Surface morphology and water repellency of sized celkilosic substrates

Factors influencing water repellency of cellulosic substrates designed by partially imitating the sized paper surfaces were investigated with regard to the surface morphology by contact angle measurement, atomic force microscopy (AFM) and X-ray photoelectron spectroscopy. The contact angles of water droplet on cellulose films decreased with increasing the surface roughness at nm level under the control of Wenzel's theory. Binary alkanethiolate self-assembled monolayer (SAM) prepared as model of hydrophobic surfaces of size components demonstrated the characteristic water-repellency dependent on Cassie's theory. These two technical methods were applied to control the surface morphology of sized paper sheets; the vaporized Au colloids were deposited on the cellulose film, subsequently self-assembling the dodecanethiol (DT) only at the Au positions.

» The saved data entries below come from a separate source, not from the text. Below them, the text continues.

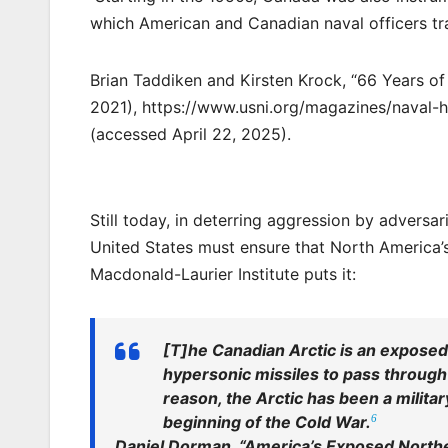
which American and Canadian naval officers tra
Brian Taddiken and Kirsten Krock, “66 Years of 
2021), https://www.usni.org/magazines/naval-
(accessed April 22, 2025).
Still today, in deterring aggression by adversar
United States must ensure that North America’s
Macdonald-Laurier Institute puts it:
[T]he Canadian Arctic is an exposed
hypersonic missiles to pass through o
reason, the Arctic has been a milita
6
beginning of the Cold War.
Daniel Dorman, “America’s Exposed North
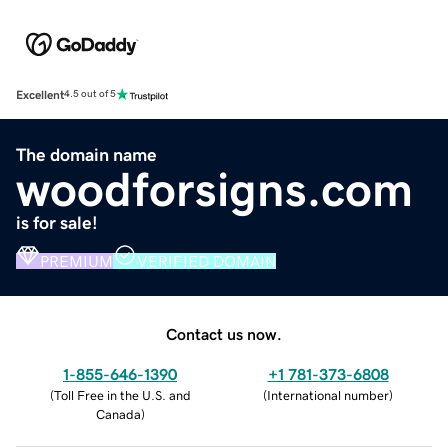
Excellent
4.5 out of 5
The domain name
woodforsigns.com
is for sale!
PREMIUM
VERIFIED DOMAIN
Contact us now.
1-855-646-1390
+1 781-373-6808
(
Toll Free in the U.S. and
(
International number
)
Canada
)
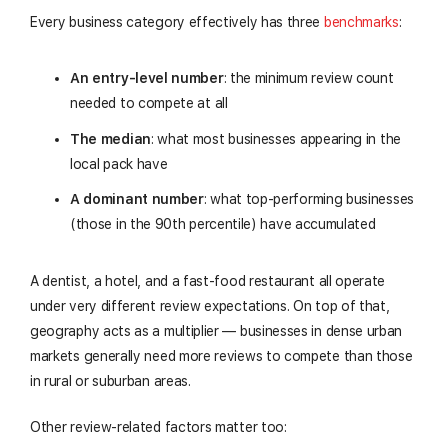
Every business category effectively has three
benchmarks
:
An entry-level number
: the minimum review count
needed to compete at all
The median
: what most businesses appearing in the
local pack have
A dominant number
: what top-performing businesses
(those in the 90th percentile) have accumulated
A dentist, a hotel, and a fast-food restaurant all operate
under very different review expectations. On top of that,
geography acts as a multiplier — businesses in dense urban
markets generally need more reviews to compete than those
in rural or suburban areas.
Other review-related factors matter too:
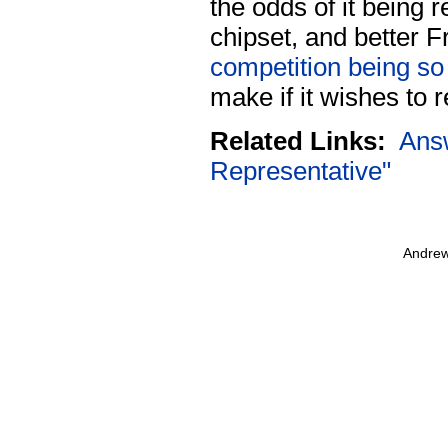
the odds of it being 
chipset, and better F
competition being so 
make if it wishes to 
Related Links:
Ans
Representative"
Andrew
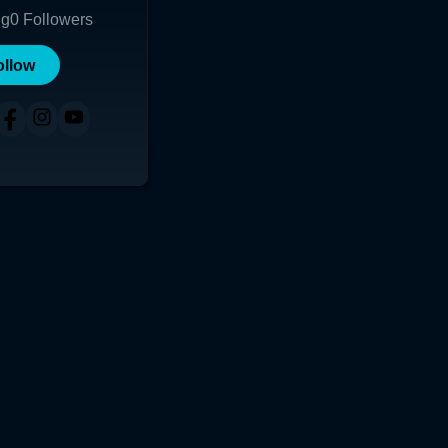
ng
0
Followers
ollow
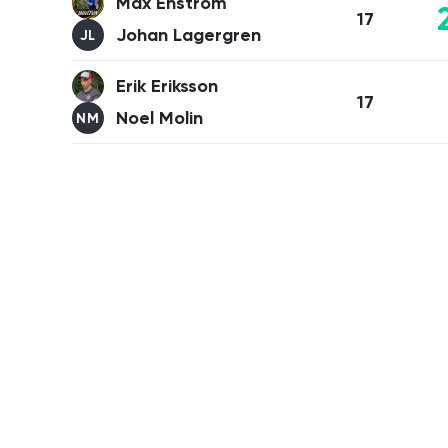
Max Enström
17
Johan Lagergren
JL
Erik Eriksson
17
Noel Molin
NM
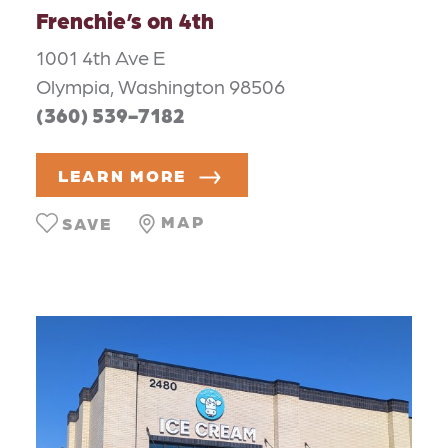
Frenchie’s on 4th
1001 4th Ave E
Olympia, Washington 98506
(360) 539-7182
LEARN MORE
MAP
SAVE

The AFM phase images confirmed that the total Au coverage was less than 20% of the substrate surface, although the water repellency of the model cellulosic surface attained ca. 103° as high as that of the DT-SAM surface. These results strongly suggest that the surface morphology involved both in substrate roughness and size distribution state must serve as important factors in the sizing enhancement, and good sizing response appears without any overall coverage of hydrophilic substrates by the hydrophobic size components.